After the restriction enzyme has been added to the DNA it is incubated overnight. On Day 3 of Science Camp we will do electrophoresis.
The demo of the day involved the combustion of hydrogen balloons. This has been one of my favorite demos since I first saw it done at the University of Nebraska. The first balloon contains pure oxygen. A candle on the end of meter stick acts as a igniter. The pure oxygen balloon simply pops and the crowd is not amused.
What's the problem? There is no fuel, just oxygen.
The next balloon contains hydrogen. The candle on a stick is place under the balloon and boom! This amuses them a little more. Now that there is fuel, the "boom" is nice. However, the only source of oxygen is on the outside. The balloon must pop first, mix with the hydrogen and then combust.
The final balloon contains 2 parts hydrogen and 1 part oxygen. The candle is placed under the balloon and BOOM!!!! The blast is felt and heard by everyone near. Now we are talking chemistry.

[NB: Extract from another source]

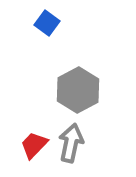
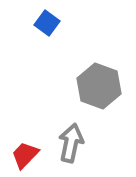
gray hexagon: moved 21 px right, 4 px up; rotated 12 degrees counterclockwise
red trapezoid: moved 9 px left, 10 px down
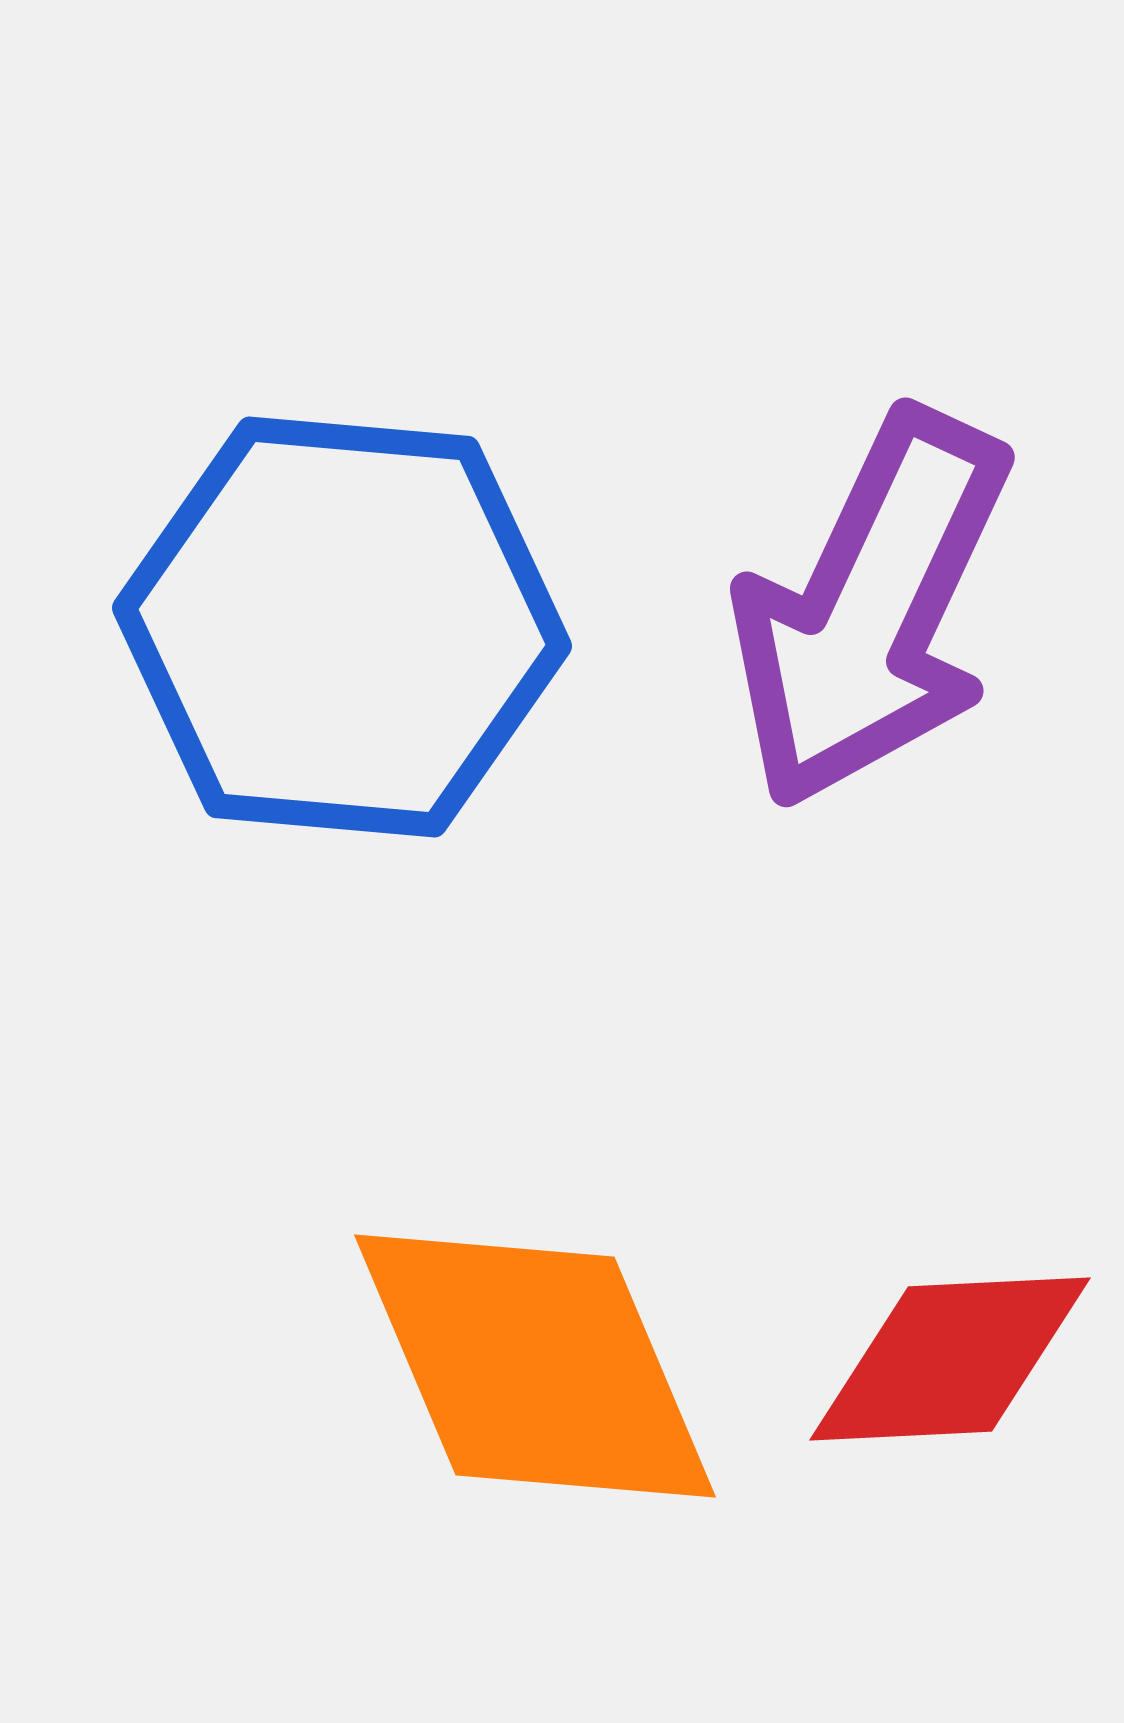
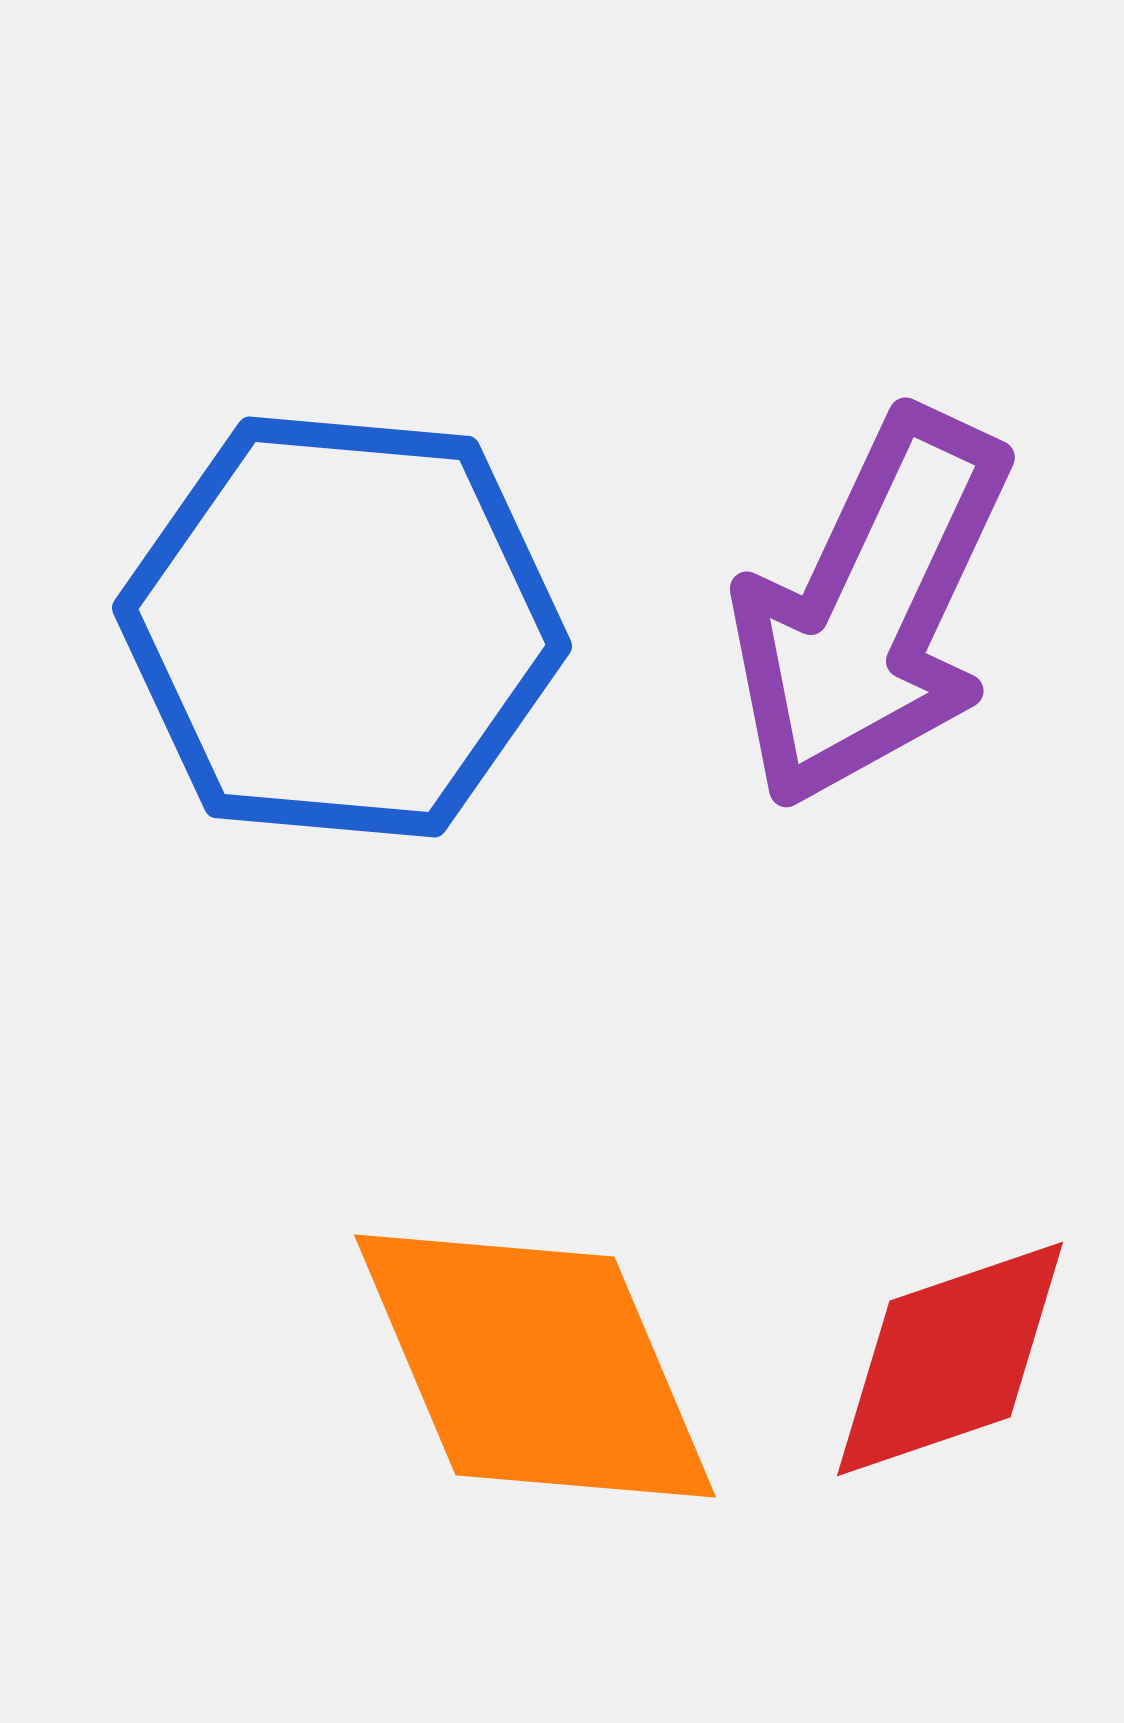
red diamond: rotated 16 degrees counterclockwise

It illustrates the importance of stoichiometry.
As an added bonus, I tried something I always wanted to try. I taped 5 hydrogen balloons together in a line. I put the candle under the first balloon and the chain reaction worked even better than expected. Oddly enough, the sequence of explosions had the rhythm just like the first part of "shave and a hair cut..." It was weird.
I didn't video tape it, but I am going to repeat that and tape it for sure.